November 1, 2016 at 8:46 am
Hi all,
I have tried to get an insert query to execute faster.
I have a table with an xml-column in it. This xml is quite big and there are about 6.00 rows in the table. Looks something like in the attached query but with much larger xml and many more rows to import.
The attached query executes in about 9 seconds and the main Performance query is the last query that shredds the xml.
I have tweaked it with some indexes on the temp-table but in want it to execute faster.
Is there another way to go about this?
Thanks !
November 1, 2016 at 9:28 am
mickegohle (11/1/2016)
Hi all,I have tried to get an insert query to execute faster.
I have a table with an xml-column in it. This xml is quite big and there are about 6.00 rows in the table. Looks something like in the attached query but with much larger xml and many more rows to import.
The attached query executes in about 9 seconds and the main Performance query is the last query that shredds the xml.
I have tweaked it with some indexes on the temp-table but in want it to execute faster.

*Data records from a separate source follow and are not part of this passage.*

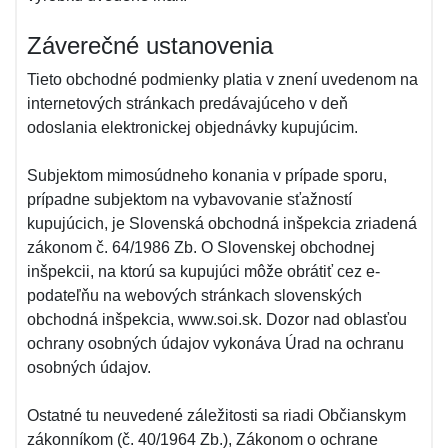
Záverečné ustanovenia
Tieto obchodné podmienky platia v znení uvedenom na
internetových stránkach predávajúceho v deň
odoslania elektronickej objednávky kupujúcim.
Subjektom mimosúdneho konania v prípade sporu,
prípadne subjektom na vybavovanie sťažností
kupujúcich, je Slovenská obchodná inšpekcia zriadená
zákonom č. 64/1986 Zb. O Slovenskej obchodnej
inšpekcii, na ktorú sa kupujúci môže obrátiť cez e-
podateľňu na webových stránkach slovenských
obchodná inšpekcia, www.soi.sk. Dozor nad oblasťou
ochrany osobných údajov vykonáva Úrad na ochranu
osobných údajov.
Ostatné tu neuvedené záležitosti sa riadi Občianskym
zákonníkom (č. 40/1964 Zb.), Zákonom o ochrane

Is there another way to go about this?
Thanks !
There really isn't any way to speed this up significantly; extracting data from XML is an expensive operation. You are pulling several columns. The only way to make this any faster would be to eliminate columns you are returning.
The best way to approach this is to store that XML as relational data. If it's possible you want to use your query's logic to populate and maintain your data in SQL format.